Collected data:
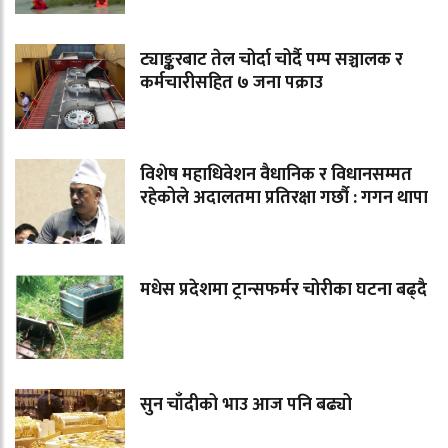
ट्याङ्करबाट तेल चोर्दा चोर्दै पम्प सञ्चालक र
कर्मचारीसहित ७ जना पक्राउ
विशेष महाधिवेशन वैधानिक र विधानसम्मत
रहेकोले अदालतमा प्रतिरक्षा गर्छौ : गगन थापा
मधेस प्रदेशमा ट्रान्सफर्मर चोरीका घटना बढ्दै
सुन चाँदीको भाउ आज पनि बढ्यो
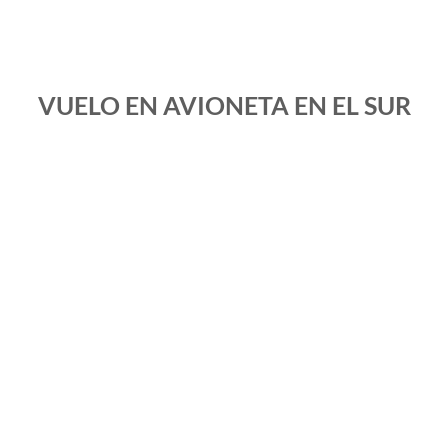
VUELO EN AVIONETA EN EL SUR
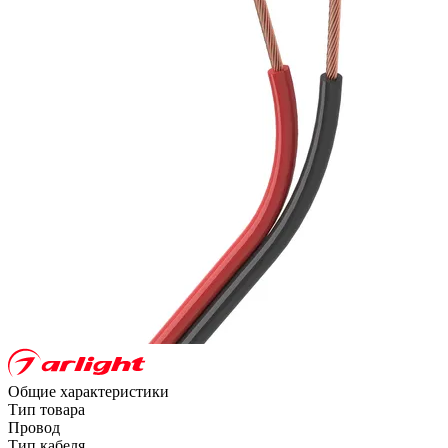
Общие характеристики
Тип товара
Провод
Тип кабеля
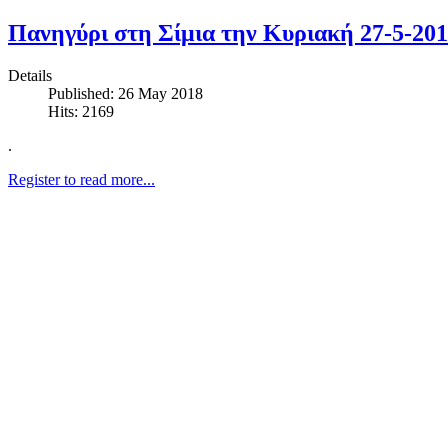
Πανηγύρι στη Σίμια την Κυριακή 27-5-20
Details
Published: 26 May 2018
Hits: 2169
.
Register to read more...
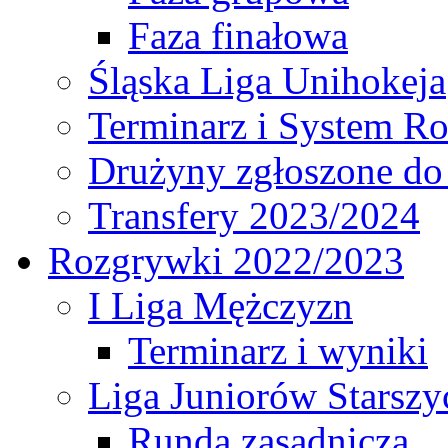
Faza finałowa
Śląska Liga Unihokeja
Terminarz i System R
Drużyny zgłoszone do
Transfery 2023/2024
Rozgrywki 2022/2023
I Liga Mężczyzn
Terminarz i wyniki
Liga Juniorów Starsz
Runda zasadnicza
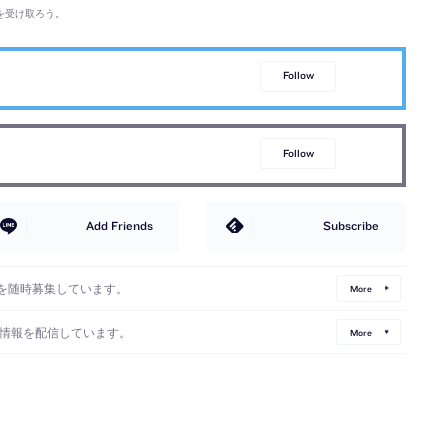
を受け取ろう。
Follow
Follow
Add Friends
Subscribe
を随時募集しています。
More
情報を配信しています。
More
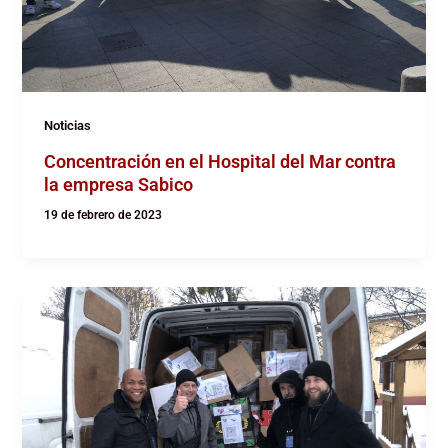
Noticias
Concentración en el Hospital del Mar contra
la empresa Sabico
19 de febrero de 2023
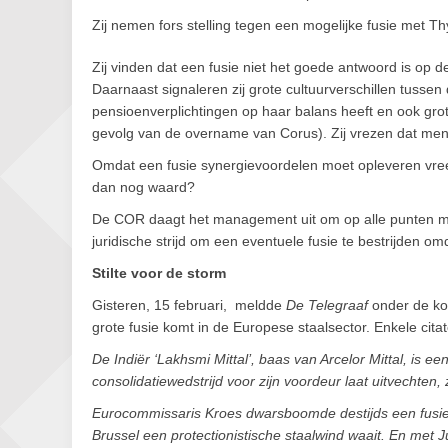
Zij nemen fors stelling tegen een mogelijke fusie met T
Zij vinden dat een fusie niet het goede antwoord is op 
Daarnaast signaleren zij grote cultuurverschillen tusse
pensioenverplichtingen op haar balans heeft en ook grot
gevolg van de overname van Corus). Zij vrezen dat men
Omdat een fusie synergievoordelen moet opleveren vrees
dan nog waard?
De COR daagt het management uit om op alle punten meer
juridische strijd om een eventuele fusie te bestrijden omd
Stilte voor de storm
Gisteren, 15 februari, meldde
De Telegraaf
onder de k
grote fusie komt in de Europese staalsector. Enkele cita
De Indiër ‘Lakhsmi Mittal’, baas van Arcelor Mittal, is een
consolidatiewedstrijd voor zijn voordeur laat uitvechten,
Eurocommissaris Kroes dwarsboomde destijds een fusie
Brussel een protectionistische staalwind waait. En met 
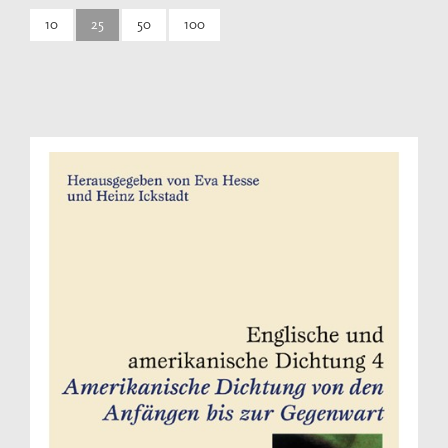
10
25
50
100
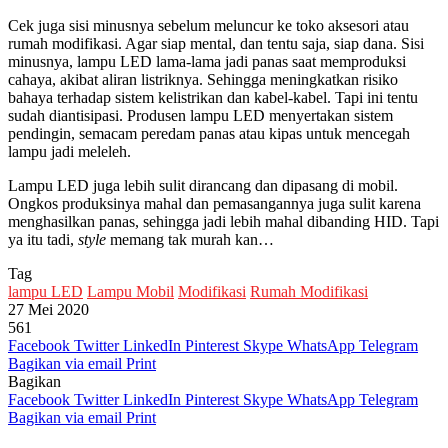
Cek juga sisi minusnya sebelum meluncur ke toko aksesori atau
rumah modifikasi. Agar siap mental, dan tentu saja, siap dana. Sisi
minusnya, lampu LED lama-lama jadi panas saat memproduksi
cahaya, akibat aliran listriknya. Sehingga meningkatkan risiko
bahaya terhadap sistem kelistrikan dan kabel-kabel. Tapi ini tentu
sudah diantisipasi. Produsen lampu LED menyertakan sistem
pendingin, semacam peredam panas atau kipas untuk mencegah
lampu jadi meleleh.
Lampu LED juga lebih sulit dirancang dan dipasang di mobil.
Ongkos produksinya mahal dan pemasangannya juga sulit karena
menghasilkan panas, sehingga jadi lebih mahal dibanding HID. Tapi
ya itu tadi,
style
memang tak murah kan…
Tag
lampu LED
Lampu Mobil
Modifikasi
Rumah Modifikasi
27 Mei 2020
561
Facebook
Twitter
LinkedIn
Pinterest
Skype
WhatsApp
Telegram
Bagikan via email
Print
Bagikan
Facebook
Twitter
LinkedIn
Pinterest
Skype
WhatsApp
Telegram
Bagikan via email
Print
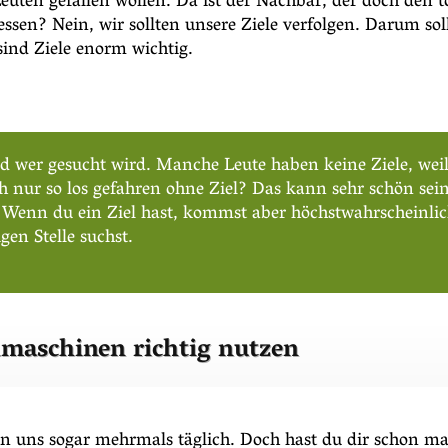
Leuten gefallen wollen. Da ist der Nachbar, der doch den 
en? Nein, wir sollten unsere Ziele verfolgen. Darum soll
sind Ziele enorm wichtig.
wer gesucht wird. Manche Leute haben keine Ziele, weil s
 nur so los gefahren ohne Ziel? Das kann sehr schön sein
. Wenn du ein Ziel hast, kommst aber höchstwahrscheinli
gen Stelle suchst.
maschinen richtig nutzen
on uns sogar mehrmals täglich. Doch hast du dir schon 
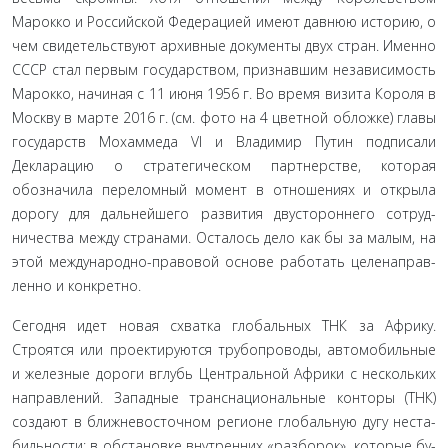
Марокко и Российской Федерацией имеют давнюю исто­рию, о
чем свидетельствуют архивные документы двух стран. Именно
СССР стал первым государством, признавшим неза­висимость
Марокко, начиная с 11 июня 1956 г. Во время ви­зита Короля в
Москву в марте 2016 г. (см. фото на 4 цветной обложке) главы
государств Мохаммеда VI и Владимир Путин подписали
Декларацию о стратегическом партнерстве, кото­рая
обозначила переломный момент в отношениях и откры­ла
дорогу для дальнейшего развития двустороннего сотруд­
ничества между странами. Осталось дело как бы за малым, на
этой международно-правовой основе работать целенаправ­
ленно и конкретно.
Сегодня идет новая схватка глобальных ТНК за Африку.
Строятся или проектируются трубопроводы, автомобильные
и железные дороги вглубь Центральной Африки с нескольких
направлений. Западные транснациональные конторы (ТНК)
создают в ближневосточном регионе глобальную дугу неста­
бильности: в обстановке внутренних «разборок», которые бу­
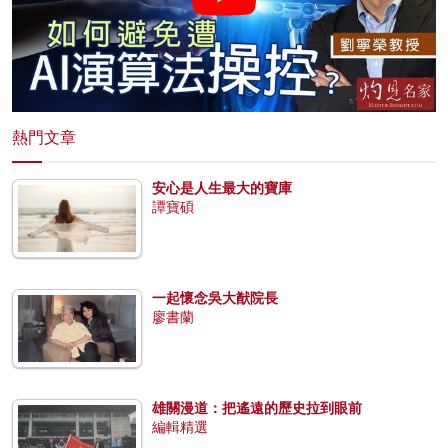
熱門文章
安心是人生最大的寶庫
譚寶碩
一起懷念吳大猷院長
廖書蘭
雄關漫道：把遙遠的歷史拉到眼前
編輯精選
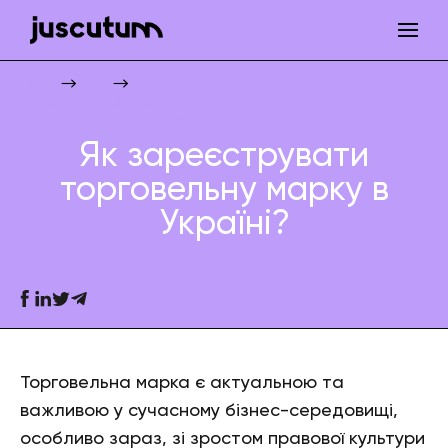
Як зареєструвати торговельну марку в Україні?
Juscutum
Новини
Супровід бізнесу
Інтелектуальна власність
Як зареєструвати
торговельну марку в
Україні?
Торговельна марка є актуальною та
важливою у сучасному бізнес-середовищі,
особливо зараз, зі зростом правової культури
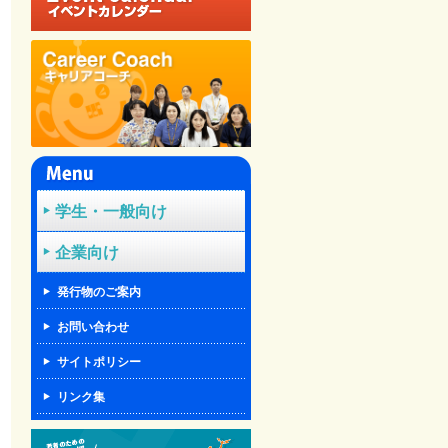
学生・一般向け
企業向け
発行物のご案内
お問い合わせ
サイトポリシー
リンク集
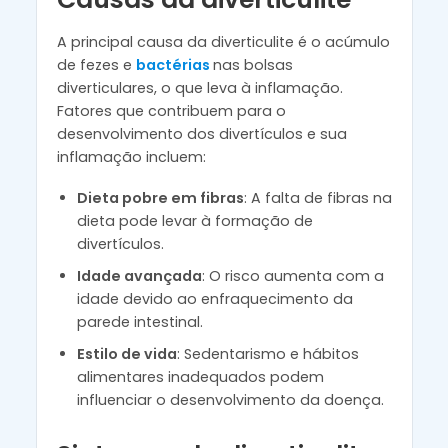
A principal causa da diverticulite é o acúmulo
de fezes e
bactérias
nas bolsas
diverticulares, o que leva à inflamação.
Fatores que contribuem para o
desenvolvimento dos divertículos e sua
inflamação incluem:
Dieta pobre em fibras
: A falta de fibras na
dieta pode levar à formação de
divertículos.
Idade avançada
: O risco aumenta com a
idade devido ao enfraquecimento da
parede intestinal.
Estilo de vida
: Sedentarismo e hábitos
alimentares inadequados podem
influenciar o desenvolvimento da doença.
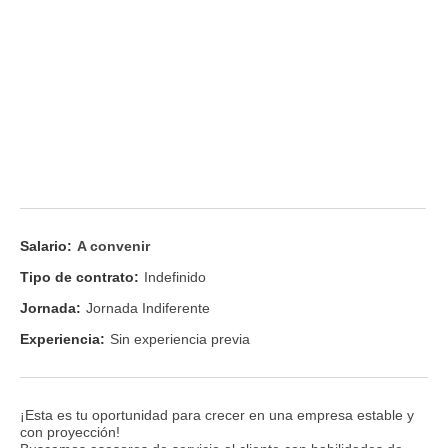
Salario:
A convenir
Tipo de contrato:
Indefinido
Jornada:
Jornada Indiferente
Experiencia:
Sin experiencia previa
¡Esta es tu oportunidad para crecer en una empresa estable y
con proyección!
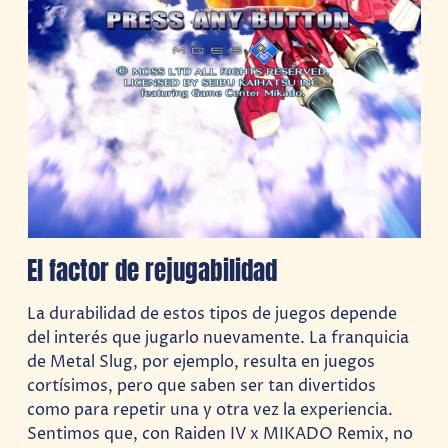
El factor de rejugabilidad
La durabilidad de estos tipos de juegos depende
del interés que jugarlo nuevamente. La franquicia
de Metal Slug, por ejemplo, resulta en juegos
cortísimos, pero que saben ser tan divertidos
como para repetir una y otra vez la experiencia.
Sentimos que, con Raiden IV x MIKADO Remix, no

▸ **EXERCISE**: What you return must match, line for line, the records from the line containing "Інтелектуальна власність" through their end, with both ends included and no pictures.

▸ **RESPONSE AREA**:
Інтелектуальна власність
Як зареєструвати
торговельну марку в
Україні?
Торговельна марка є актуальною та
важливою у сучасному бізнес-середовищі,
особливо зараз, зі зростом правової культури
学生・一般向け
企業向け
発行物のご案内
お問い合わせ
サイトポリシー
リンク集
A principal causa da diverticulite é o acúmulo
de fezes e
bactérias
nas bolsas
diverticulares, o que leva à inflamação.
Fatores que contribuem para o
desenvolvimento dos divertículos e sua
inflamação incluem:
Dieta pobre em fibras
: A falta de fibras na
dieta pode levar à formação de
divertículos.
Idade avançada
: O risco aumenta com a
idade devido ao enfraquecimento da
parede intestinal.
Estilo de vida
: Sedentarismo e hábitos
alimentares inadequados podem
influenciar o desenvolvimento da doença.
Salario:
A convenir
Tipo de contrato:
Indefinido
Jornada:
Jornada Indiferente
Experiencia:
Sin experiencia previa
¡Esta es tu oportunidad para crecer en una empresa estable y
con proyección!
El factor de rejugabilidad
La durabilidad de estos tipos de juegos depende
del interés que jugarlo nuevamente. La franquicia
de Metal Slug, por ejemplo, resulta en juegos
cortísimos, pero que saben ser tan divertidos
como para repetir una y otra vez la experiencia.
Sentimos que, con Raiden IV x MIKADO Remix, no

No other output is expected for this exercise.